WORK REQUEST -
Each record below should be printed exactly as it was written.

MATERIAL SHOWN -
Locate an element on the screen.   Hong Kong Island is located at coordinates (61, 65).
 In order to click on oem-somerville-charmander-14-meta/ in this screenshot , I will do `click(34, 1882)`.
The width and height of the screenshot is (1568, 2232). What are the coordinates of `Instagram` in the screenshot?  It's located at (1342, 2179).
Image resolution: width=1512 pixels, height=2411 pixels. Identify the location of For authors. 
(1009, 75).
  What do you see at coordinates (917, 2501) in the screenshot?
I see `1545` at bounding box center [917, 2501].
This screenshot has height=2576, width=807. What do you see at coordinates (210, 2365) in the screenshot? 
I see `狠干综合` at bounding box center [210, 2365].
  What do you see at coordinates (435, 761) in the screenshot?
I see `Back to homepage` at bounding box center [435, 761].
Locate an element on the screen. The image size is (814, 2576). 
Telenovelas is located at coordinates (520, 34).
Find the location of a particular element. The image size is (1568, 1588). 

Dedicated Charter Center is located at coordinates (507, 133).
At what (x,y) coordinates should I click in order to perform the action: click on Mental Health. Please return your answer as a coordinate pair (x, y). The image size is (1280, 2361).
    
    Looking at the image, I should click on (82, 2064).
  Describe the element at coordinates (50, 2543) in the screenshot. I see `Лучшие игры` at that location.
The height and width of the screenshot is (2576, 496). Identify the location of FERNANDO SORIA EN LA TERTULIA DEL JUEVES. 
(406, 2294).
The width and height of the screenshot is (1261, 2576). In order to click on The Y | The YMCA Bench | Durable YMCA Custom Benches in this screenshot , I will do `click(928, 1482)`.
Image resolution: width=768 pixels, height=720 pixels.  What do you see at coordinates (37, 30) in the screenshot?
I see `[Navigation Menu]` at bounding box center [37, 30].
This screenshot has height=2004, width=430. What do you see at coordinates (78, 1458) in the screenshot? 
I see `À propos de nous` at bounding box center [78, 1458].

COMPLETED TASK -
Locate an element on the screen.   Hong Kong Island is located at coordinates (61, 65).
 In order to click on oem-somerville-charmander-14-meta/ in this screenshot , I will do `click(34, 1882)`.
The width and height of the screenshot is (1568, 2232). What are the coordinates of `Instagram` in the screenshot?  It's located at (1342, 2179).
Image resolution: width=1512 pixels, height=2411 pixels. Identify the location of For authors. 
(1009, 75).
  What do you see at coordinates (917, 2501) in the screenshot?
I see `1545` at bounding box center [917, 2501].
This screenshot has height=2576, width=807. What do you see at coordinates (210, 2365) in the screenshot? 
I see `狠干综合` at bounding box center [210, 2365].
  What do you see at coordinates (435, 761) in the screenshot?
I see `Back to homepage` at bounding box center [435, 761].
Locate an element on the screen. The image size is (814, 2576). 
Telenovelas is located at coordinates (520, 34).
Find the location of a particular element. The image size is (1568, 1588). 

Dedicated Charter Center is located at coordinates (507, 133).
At what (x,y) coordinates should I click in order to perform the action: click on Mental Health. Please return your answer as a coordinate pair (x, y). The image size is (1280, 2361).
    
    Looking at the image, I should click on (82, 2064).
  Describe the element at coordinates (50, 2543) in the screenshot. I see `Лучшие игры` at that location.
The height and width of the screenshot is (2576, 496). Identify the location of FERNANDO SORIA EN LA TERTULIA DEL JUEVES. 
(406, 2294).
The width and height of the screenshot is (1261, 2576). In order to click on The Y | The YMCA Bench | Durable YMCA Custom Benches in this screenshot , I will do `click(928, 1482)`.
Image resolution: width=768 pixels, height=720 pixels.  What do you see at coordinates (37, 30) in the screenshot?
I see `[Navigation Menu]` at bounding box center [37, 30].
This screenshot has height=2004, width=430. What do you see at coordinates (78, 1458) in the screenshot? 
I see `À propos de nous` at bounding box center [78, 1458].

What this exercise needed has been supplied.